Nö, Walter’s Welt ist nicht untergegangen, Jesko Matthes, sie lebt in uns und um uns immer weiter fort , die herrliche, melancholische, realistische, ja auch lustige (!) Welt des Deutschen Mittelaters. Hehe - “Fascho-Sound”, ich weiß, aber weil halt Sonntag ist, soll’s einfach gelten - nach gutem Brauch und altem Herkommen! - Ok, Nazi-Sprech grad’ au no! Da muss der vor Jagdeifer überschäumende und heiße Paul Ziemiak jetzt durch. Und seine Kanzlerin und der einfältige Bundespräsdident müssen da mit: Wir braunen Untertanen tanzen ihnen auf der Nase herum, und tun ihnen in der Seele weh - “das ist”, so die Kanzlerin abschließend, “unverzeihlich und muss rückgängig gemacht werden!” Die Sache ist die: Die Kanzlerin wird gehn’, aber alle, die sich darauf freuen, werden mit Erstaunen feststellen, dass der Paul Ziemiak in seiner anpasslerischen Grund-Grobheit und Nazijäger-Trance nach dem Abgang der Kanzlerin genau gleich weitermachen wird. Jedenfalls als Typus. Es wird also nicht schnell besser, soviel unschöner Realismus soll jetzt den Schluss-Stein meines besinnlichen Nazi-Denkgewölbes bilden, ne? - Die Grausamkeit der Wahrheit ist besser als das Duckmäusertum der Heuchelei. - Auch das ist nach neuer Zählung natürlichschon wider ein Nazi-Grundsatz, ich weiß, ich weiß! Aber ich stehe dennoch dazu, denn “das Recht, zu quaken und nicht zu quaken liege ihm nun einmal am Herzen - er bestehe darauf”  - mit anderen Worten: Es ist aus der Sicht der zugegebenermaßen und historisch einwandfrei belegbaren vollkommen naziverseuchten “Froschforschung” (noch einmal Hans Magnus Enzensberger); äh, so gesehen, sag’ ich, ist “das Recht zu quaken und nicht zu quaken” einfach unveräußerlich, bzw. ist es sogar: Fundamental! - Frosch-Nazis und Nazi-Frösche mal jetzt einfach außen vor gelassen… - Fellt mir ein wirklicher Nazi-Frosch aus meiner Kindheit ein: Der ERDAL-Frosch auf einer Dose - Achtung, jetzt kommt die ultimative Skandal-Info: Brauner Deutscher Schuhwichse!

Klaus Plöger / 16.02.2020

WÜRZBURG Under der linden, dâ mugt ir vinden mîn grap. Wol ûf: ich wil iuch noch sagen daz wie man zer welte solte leben: mit minne voler wünne und vrouwelîn im gras.
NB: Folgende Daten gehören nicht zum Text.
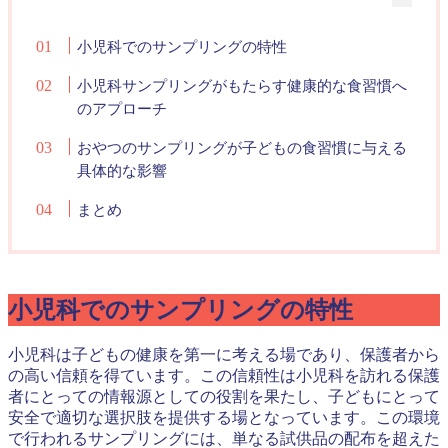
小児科でのサンプリングの特性
小児科サンプリングがもたらす健康的な食習慣へ
のアプローチ
おやつのサンプリングが子どもの食習慣に与える
具体的な影響
まとめ
小児科でのサンプリングの特性
小児科は子どもの健康を第一に考える場であり、保護者から
の高い信頼を得ています。この信頼性は小児科を訪れる保護
者にとっての情報源としての役割を果たし、子どもにとって
安全で適切な選択肢を提供する場となっています。この環境
で行われるサンプリングには、単なる試供品の配布を超えた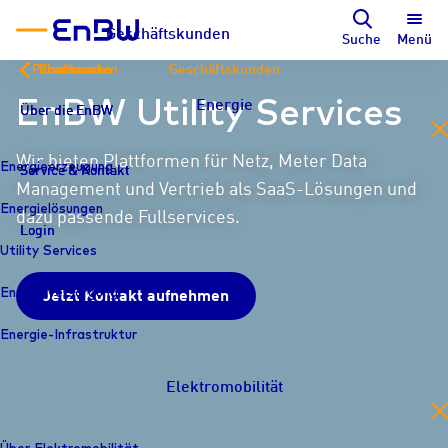
Geschäftskunden
Suche
Menü
Privatkunden
Kommunen
Stadtwerke
Geschäftskunden
EnBW Utility Services
Energie
Über die EnBW
Über die EnBW
Über die EnBW
en
Wir bieten Plattformen für Netz, Meter Data
Energieerzeugung
Service & Kontakt
Service & Kontakt
Service & Kontakt
Management und Vertrieb als SaaS-Lösungen und
Energielösungen
dazu passende Fullservices.
Login
Login
Login
Utility Services
Energieversorgung
Jetzt Kontakt aufnehmen
Energie-Infrastruktur
Elektromobilität
en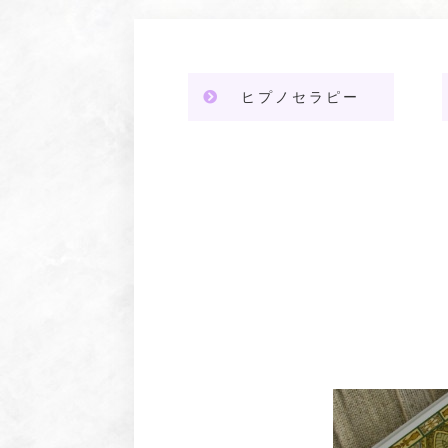
ヒプノセラピー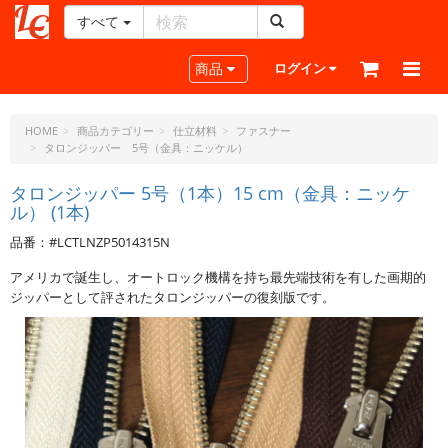
すべて
レ
ザ
Toggle navigation
商品
ログイン
ー
ク
ラ
HOME
商品カテゴリー
仕立材料
ファスナー
タロンジッパー 5号（金具：ニッケル）
フ
ト・
タロンジッパー 5号（1本）15 cm（金具：ニッケ
ド
ル） (1本)
ッ
ト・
品番：#LCTLNZP5014315N
ジ
アメリカで誕生し、オートロック機構を持ち最先端技術を有した画期的
ェ
ジッパーとして評されたタロンジッパーの復刻版です。
ー
ピ
ー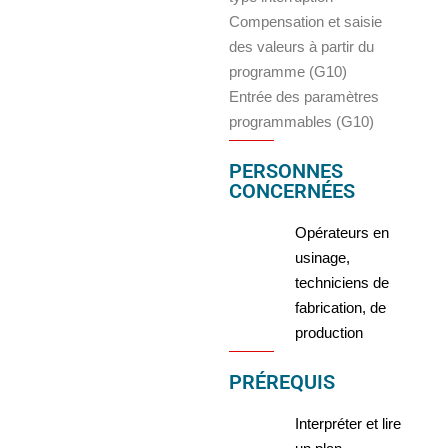
Compensation et saisie
des valeurs à partir du
programme (G10)
Entrée des paramètres
programmables (G10)
PERSONNES
CONCERNÉES
Opérateurs en
usinage,
techniciens de
fabrication, de
production
PRÉREQUIS
Interpréter et lire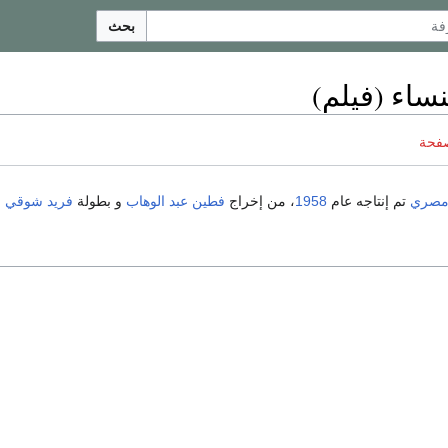
بحث
ساء (فيلم)
صفحة
صري
تم إنتاجه عام
1958
، من إخراج
فطين عبد الوهاب
و بطولة
فريد شوقي
و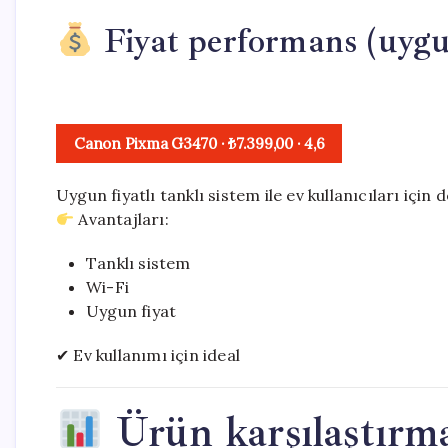
Fiyat performans (uygu
Canon Pixma G3470
· ₺7.399,00
·
4,6
Uygun fiyatlı tanklı sistem ile ev kullanıcıları için
Avantajları:
Tanklı sistem
Wi-Fi
Uygun fiyat
✔ Ev kullanımı için ideal
Ürün karşılaştırm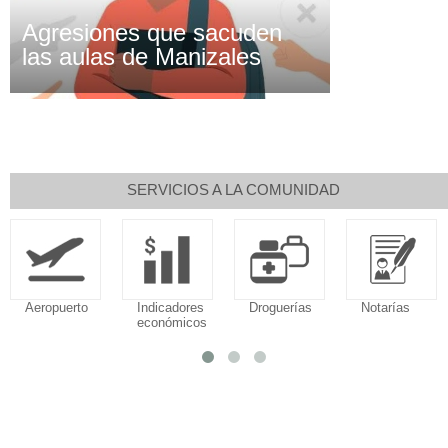
Agresiones que sacuden
las aulas de Manizales
SERVICIOS A LA COMUNIDAD
Aeropuerto
Indicadores
Droguerías
Notarías
económicos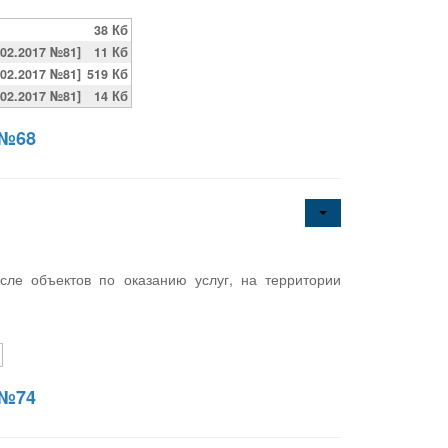
38 Кб
02.2017 №81]
11 Кб
02.2017 №81]
519 Кб
02.2017 №81]
14 Кб
 №68
сле объектов по оказанию услуг, на территории
 №74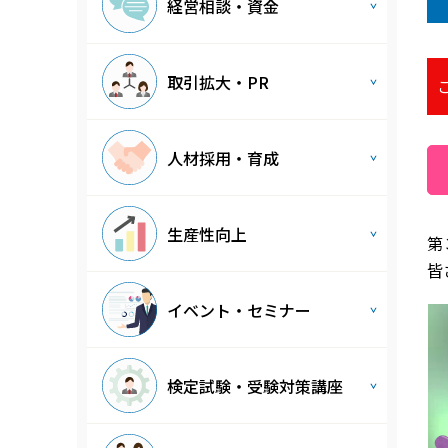
経営相談・資金
取引拡大・PR
人材採用・育成
生産性向上
第
皆
イベント・セミナー
検定試験・受験対策講座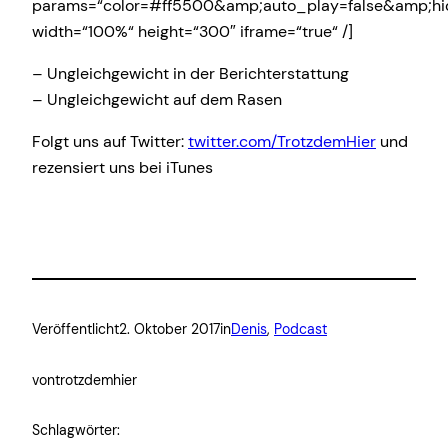
params=“color=#ff5500&amp;auto_play=false&amp;hi
width=“100%“ height=“300″ iframe=“true“ /]
– Ungleichgewicht in der Berichterstattung
– Ungleichgewicht auf dem Rasen
Folgt uns auf Twitter:
twitter.com/TrotzdemHier
und
rezensiert uns bei iTunes
Veröffentlicht
2. Oktober 2017
in
Denis
, 
Podcast
von
trotzdemhier
Schlagwörter: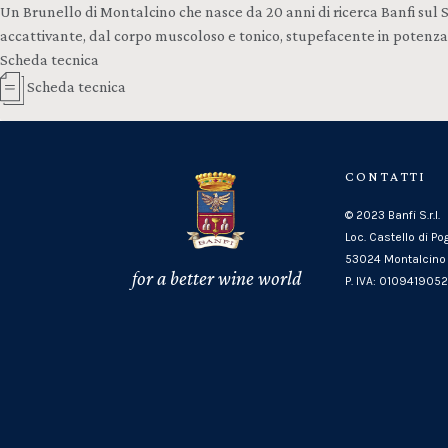
Un Brunello di Montalcino che nasce da 20 anni di ricerca Banfi sul
accattivante, dal corpo muscoloso e tonico, stupefacente in potenza e
Scheda tecnica
Scheda tecnica
CONTATTI
© 2023 Banfi S.r.l.
Loc. Castello di Po
53024 Montalcino 
for a better wine world
P. IVA: 010941905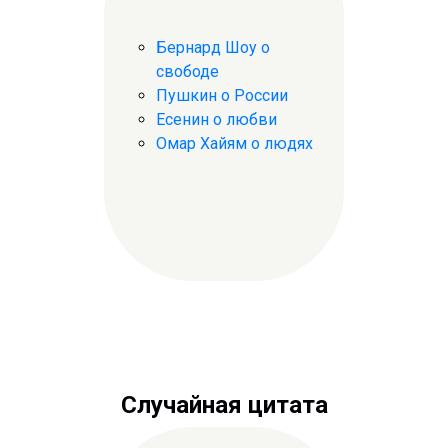
Бернард Шоу о
свободе
Пушкин о России
Есенин о любви
Омар Хайям о людях
Случайная цитата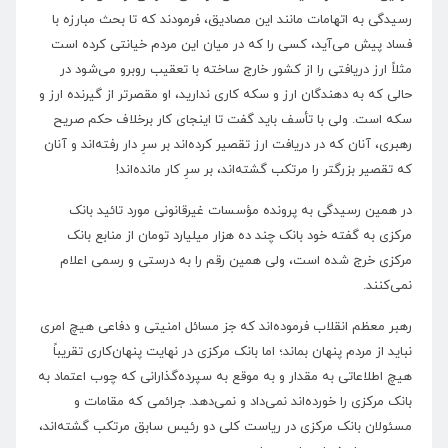
رسیدگی به اتهامات مانند این مصادیق، فرمودند که تا بحث مبارزه با
فساد پیش می‌آید، کسی را که در میان این مردم خیانتی کرده است
مثلاً ارز دریافتی را از کشور خارج ساخته با تعقیب روبرو می‌شود در
حالی که به دهندگان ارز و سکه کاری ندارید، او مقصرتر از گیرنده ارز و
سکه است. ولی با تأسف باید گفت تا اینجای کار برخلاف حکم صریح
رهبری، آنان که در دریافت ارز تقصیر کرده‌اند بر سرِ دار رفته‌اند و آنان
که تقصیر بزرگتر را مرتکب گشته‌اند، بر سرِ کار مانده‌اند!
در همین رسیدگی به پرونده مؤسسات غیرقانونی مورد تائید بانک
مرکزی به گفته خود بانک چند ده هزار میلیارد تومان از منابع بانک
مرکزی خرج شده است، ولی همین رقم را به درستی و رسمی اعلام
نمی‌کنند.
رهبر معظم انقلاب فرموده‌اند که جز مسائل امنیتی و دفاعی هیچ امری
نباید از مردم پنهان بماند؛ اما بانک مرکزی در نهایت پنهان‌کاری تقریباً
هیچ اطلاعاتی به مقدار و به موقع به سپرده‌گذارانی که چوب اعتماد به
بانک مرکزی را خورده‌اند نمی‌داد و نمی‌دهد. جرائمی که مقامات و
مسئولان بانک مرکزی در ریاست کلی دو رئیس سابق مرتکب گشته‌اند،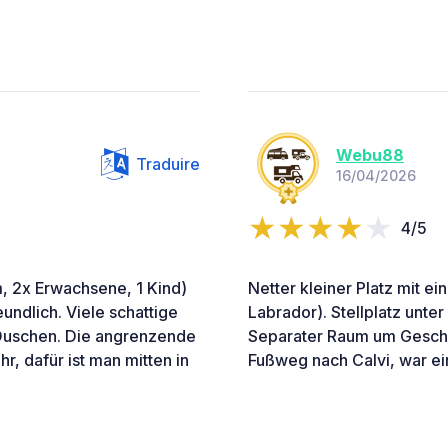
Webu88
Traduire
16/04/2026
4/5
 2x Erwachsene, 1 Kind)
Netter kleiner Platz mit e
undlich. Viele schattige
Labrador). Stellplatz unte
 Duschen. Die angrenzende
Separater Raum um Geschi
, dafür ist man mitten in
Fußweg nach Calvi, war ei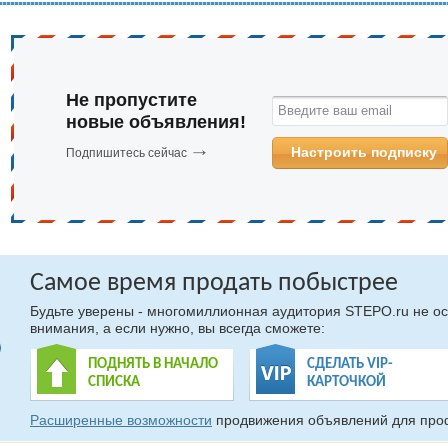
Не пропустите
Введите ваш email
новые объявления!
Настроить подписку
Подпишитесь сейчас
Самое время продать побыстрее
Будьте уверены - многомиллионная аудитория STEPO.ru не ос
внимания, а если нужно, вы всегда сможете:
ПОДНЯТЬ В НАЧАЛО
СДЕЛАТЬ VIP-
СПИСКА
КАРТОЧКОЙ
Расширенные возможности
продвижения объявлений для про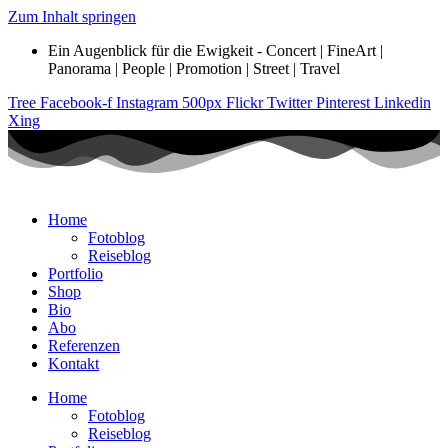
Zum Inhalt springen
Ein Augenblick für die Ewigkeit - Concert | FineArt |
Panorama | People | Promotion | Street | Travel
Tree
Facebook-f
Instagram
500px
Flickr
Twitter
Pinterest
Linkedin
Xing
Home
Fotoblog
Reiseblog
Portfolio
Shop
Bio
Abo
Referenzen
Kontakt
Home
Fotoblog
Reiseblog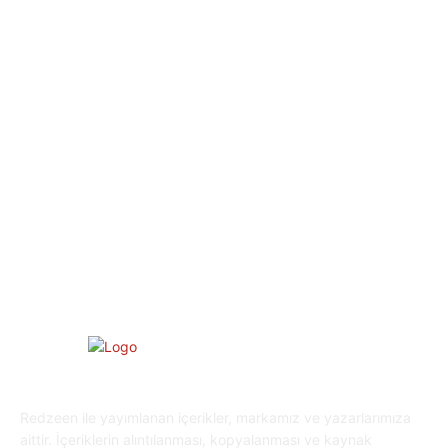
Dizi & Film
38
Dünya
37
Eğlence
30
Spor
29
Eğitim
29
Yaşam
27
Oyun Dünyası
25
Kripto Para
23
Redzeen ile yayımlanan içerikler, markamız ve yazarlarımıza
aittir. İçeriklerin alıntılanması, kopyalanması ve kaynak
Markus Harding / 16.02.2020

Für Interessierte: Ougenweide, die Mutter aller Mittelalterbands, hatte dieses Gedicht Walthers bereits in den 70ern sehr schön vertont, wie auch andere Gedichte von ihm, Neidharts von Reuental, und andere mittelhochdeutsche Texte. Empfehlenswert für Menschen, die einmal alte Sprachklänge genießen wollen und nicht das Glück der Bekanntschaft eines Heinrich haben.

Cora B. Hermann / 16.02.2020

Lieben Dank Herr Matthes! Selbst Germanist, werde ich nun “meinen” Walther aus dem Regal holen, ein gutes Glas Tee machen und der “Welt entflieh´n”.

Wolf Hagen / 16.02.2020

Na ja, ich glaube, das Problem ist, dass man mit 20 noch meinte zu wissen, wie die Welt zu retten ist und zwar ohne Wenn und Aber. Danach kam dann diese merkwürdige Lebenserfahrung. Und umso mehr man davon abbekommen hat, desto weniger glaubt man, sondern hinterfragt alles und jeden, schließlich wurde man mehr als einmal vom schönen Schein betrogen. Zudem wird man, umso älter man wird, von der Gesellschaft klammheimlich ausgegrenzt. Hieß es früher immer, Du bist doch noch jung, Dir stehen alle Möglichkeiten offen (was übrigens nie stimmte), so heißt es heute eher, das ist nichts mehr für Dich, dafür bist Du doch eigentlich zu alt. Dabei ist es völlig egal, worum es gerade geht, ob um Sportarten, Frauen, Computerspiele, Politik, Gesundheit, Gesellschaft, Jobs…egal. Zwischen 18 und 40 geht so ziemlich alles, danach tut die Gesellschaft immer mehr so, als wäre man ein Kleinkind. Kein Wunder, dass sich viele Menschen über 40 einfach nur in Erinnerungen, Spielereien und/oder das Private zurückziehen. Dumm nur, dass es gerade die Leute sind, die viele Mechanismen des Lebens und der Gesellschaft verstanden haben und deren Probleme eher lösen könnten, als die, die nur meinen die Welt verstanden zu haben.